Visiting the Oconaluftee Indian Village

picnic at chimney topsBarb, Wes and I enjoying our picnic at Chimney Tops

We recently enjoyed an exciting day with friends Fred and Barb, which started off with a fun picnic at Chimney Tops picnic area located in the Smoky Mountain National Park. There was a chill in the air as we left the wooded picnic area and continued our winding drive over and through the Park until reaching Cherokee, NC. Our first destination was the Oconaluftee Indian Village, where we enjoyed a guided tour while strolling through a forest lined path, and enjoyed watching Cherokees demonstrating many different crafts along the way. Later we were treated to an exciting event, where several “warriors” in full dress complete with face paint, demonstrated how they would’ve fought off intruders back then. We then attended a pretend council meeting inside a council building, which proved to be most interesting and very enlightening!

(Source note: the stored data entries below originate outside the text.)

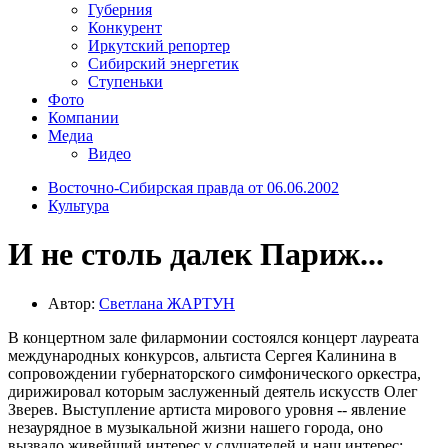
Губерния
Конкурент
Иркутский репортер
Сибирский энергетик
Ступеньки
Фото
Компании
Медиа
Видео
Восточно-Сибирская правда от 06.06.2002
Культура
И не столь далек Париж...
Автор:
Светлана ЖАРТУН
В концертном зале филармонии состоялся концерт лауреата
международных конкурсов, альтиста Сергея Калинина в
сопровождении губернаторского симфонического оркестра,
дирижировал которым заслуженный деятель искусств Олег
Зверев. Выступление артиста мирового уровня -- явление
незаурядное в музыкальной жизни нашего города, оно
вызвало живейший интерес у слушателей и наш интерес:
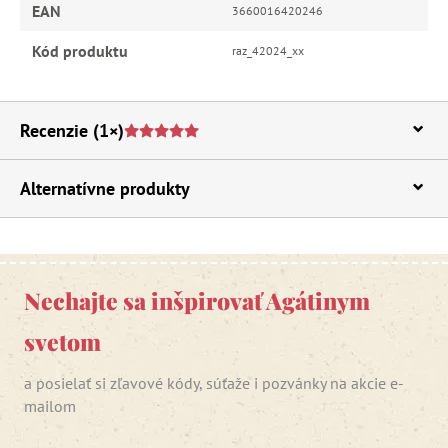
EAN
3660016420246
Kód produktu
raz_42024_xx
Recenzie
(1×)
Alternatívne produkty
Nechajte sa inšpirovať Agátinym
svetom
a posielať si zľavové kódy, súťaže i pozvánky na akcie e-
mailom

blowgun demonstration at the cherokee indian villageA blowgun demonstration

canoe building demonstration at the cherokee indian villageBurning and chipping to make a canoe

potery demonstration at the cherokee indian villageA potter at work

rachelle siegrist by the cherokee sweat houseA Cherokee sweat house . . . I want to build one in our backyard, in which to stay warm during the winter!

Visiting the Museum of the Cherokee Indian

Leaving there, we drove to the nearby Museum of the Cherokee Indian, and upon entering we embarked on a moving journey through intriguing displays of the Cherokee people, with their amazing resilience and will to survive well documented and told. We learned so much about the history of the Cherokees and found the displays and stories both amazing and sad. Having always been fascinated with Native Americans and their history, I found it completely fascinating and felt tremendously heart broken for all who were forced to leave their beautiful homes here in the Smokies, and made to walk hundreds of miles leading to Oklahoma, with thousands of them, mostly women and children dying along the way . . . truly shameful it was!

the cherokee indian museumA life-sized diorama inside the museum

Watching the “Unto These Hills” Drama

After a quick supper, we made our way to an outdoor amphitheater, where we were treated to a spectacular production entitled “Unto These Hills”. Having wanted to see this since I was a young girl, I was totally thrilled! This amazing drama has been in operation for over 60 years now, and takes the audience through Cherokee history, from their first contact with Europeans to the tragic and infamous “Trail of Tears”. As the story unfolded on the larger than life outdoor stage, the sun set behind the mountains, and under the glow of summer stars above the stunning Eagle Dance was performed, transporting the mesmerized audience to another time and place! All too soon our delightful day was coming to an end, as we drove the winding Park road back home, while enjoying the stunning views created as the  light from the “super moon” danced across the ridges of the mountains, falling and rising, lighting up the nighttime sky, while illuminating the valleys and crevices below. It was both magical and beautiful, and a perfect end to a perfect day!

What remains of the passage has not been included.